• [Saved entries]
┌──

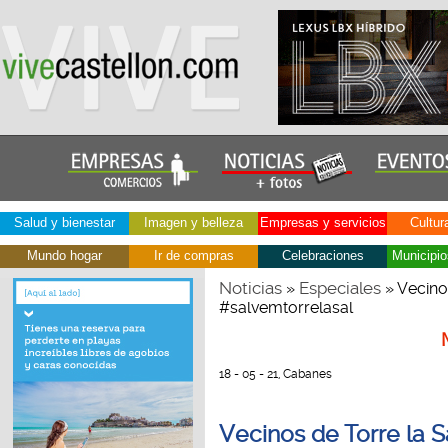
Salud y bienestar
Imagen y belleza
Empresas y servicios
Cultur
Mundo hogar
Ir de compras
Celebraciones
Municipio
Noticias
Especiales
»
» Vecinos
#salvemtorrelasal
18 - 05 - 21, Cabanes
Vecinos de Torre la S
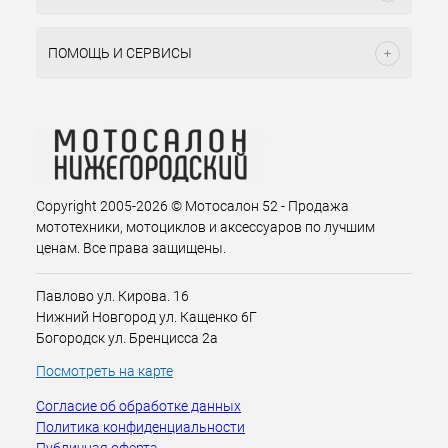
ПОМОЩЬ И СЕРВИСЫ
Copyright 2005-2026 © Мотосалон 52 - Продажа
мототехники, мотоциклов и аксессуаров по лучшим
ценам. Все права защищены.
Павлово ул. Кирова. 16
Нижний Новгород ул. Кащенко 6Г
Богородск ул. Бренцисса 2а
Посмотреть на карте
Согласие об обработке данных
Политика конфиденциальности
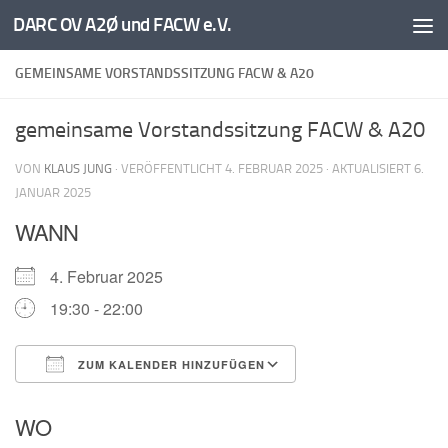
DARC OV A2Ø und FACW e.V.
Unter dem Inhalt
GEMEINSAME VORSTANDSSITZUNG FACW & A20
gemeinsame Vorstandssitzung FACW & A20
VON
KLAUS JUNG
· VERÖFFENTLICHT
4. FEBRUAR 2025
· AKTUALISIERT
6.
JANUAR 2025
WANN
4. Februar 2025
19:30 - 22:00
ZUM KALENDER HINZUFÜGEN
ICS herunterladen
Google Kalender
WO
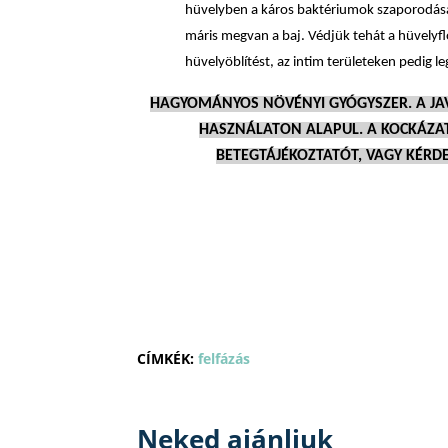
hüvelyben a káros baktériumok szaporodásá
máris megvan a baj. Védjük tehát a hüvelyfló
hüvelyöblítést, az intim területeken pedig 
HAGYOMÁNYOS NÖVÉNYI GYÓGYSZER. A JA
HASZNÁLATON ALAPUL. A KOCKÁZAT
BETEGTÁJÉKOZTATÓT, VAGY KÉRD
CÍMKÉK:
felfázás
Neked ajánljuk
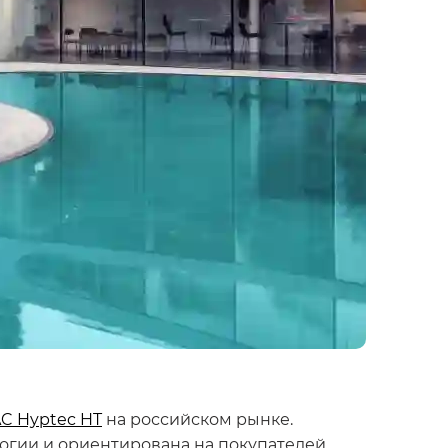
C Hyptec HT
на российском рынке.
огии и ориентирована на покупателей,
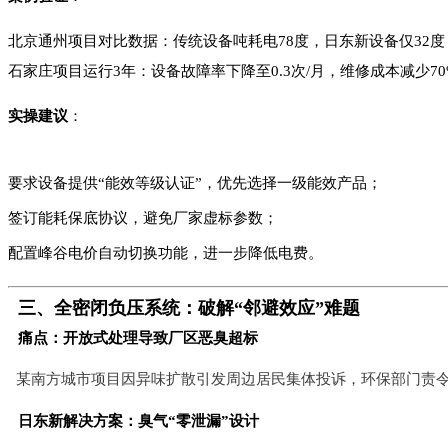
北京通州项目对比数据：传统设备吨耗电78度，日东新设备仅32度，
石家庄项目运行3年：设备故障率下降至0.3次/月，维修成本减少70
实操建议
：
要求设备提供“能效等级认证”，优先选择一级能效产品；
签订能耗保底协议，避免厂家虚标参数；
配置峰谷电价自动切换功能，进一步降低电费。
三、全密闭负压系统：破解“邻避效应”难题
痛点：开放式处理导致厂区恶臭超标
某南方城市项目因异味扩散引发周边居民集体投诉，环保部门责令停
日东新解决方案：臭气“零泄漏”设计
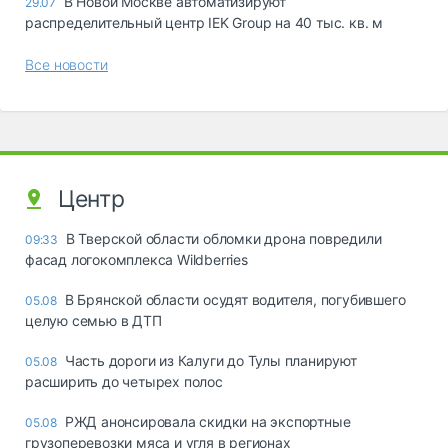
В Новой Москве автоматизируют
29.07
распределительный центр IEK Group на 40 тыс. кв. м
Все новости
Центр
В Тверской области обломки дрона повредили
09:33
фасад логокомплекса Wildberries
В Брянской области осудят водителя, погубившего
05.08
целую семью в ДТП
Часть дороги из Калуги до Тулы планируют
05.08
расширить до четырех полос
РЖД анонсировала скидки на экспортные
05.08
грузоперевозки мяса и угля в регионах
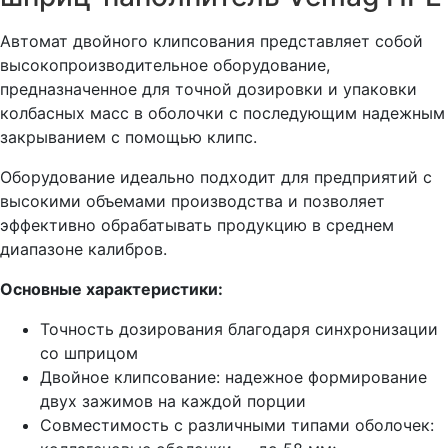
Автомат двойного клипсования представляет собой
высокопроизводительное оборудование,
предназначенное для точной дозировки и упаковки
колбасных масс в оболочки с последующим надежным
закрыванием с помощью клипс.
Оборудование идеально подходит для предприятий с
высокими объемами производства и позволяет
эффективно обрабатывать продукцию в среднем
диапазоне калибров.
Основные характеристики:
Точность дозирования благодаря синхронизации
со шприцом
Двойное клипсование: надежное формирование
двух зажимов на каждой порции
Совместимость с различными типами оболочек:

└──

• [DIRECTIONS FOR THIS TASK] Only one stretch of the data is wanted: write out exactly the lines from the one holding "Celebraciones" through the one holding "DARC OV A2Ø und FACW e.V.", both included, without the pictures.

• [THE ANSWER]
Celebraciones
Municipio
Noticias
Especiales
»
» Vecinos
#salvemtorrelasal
18 - 05 - 21, Cabanes
Vecinos de Torre la S
ПОМОЩЬ И СЕРВИСЫ
Copyright 2005-2026 © Мотосалон 52 - Продажа
мототехники, мотоциклов и аксессуаров по лучшим
ценам. Все права защищены.
Павлово ул. Кирова. 16
Нижний Новгород ул. Кащенко 6Г
Богородск ул. Бренцисса 2а
Посмотреть на карте
Согласие об обработке данных
Политика конфиденциальности
DARC OV A2Ø und FACW e.V.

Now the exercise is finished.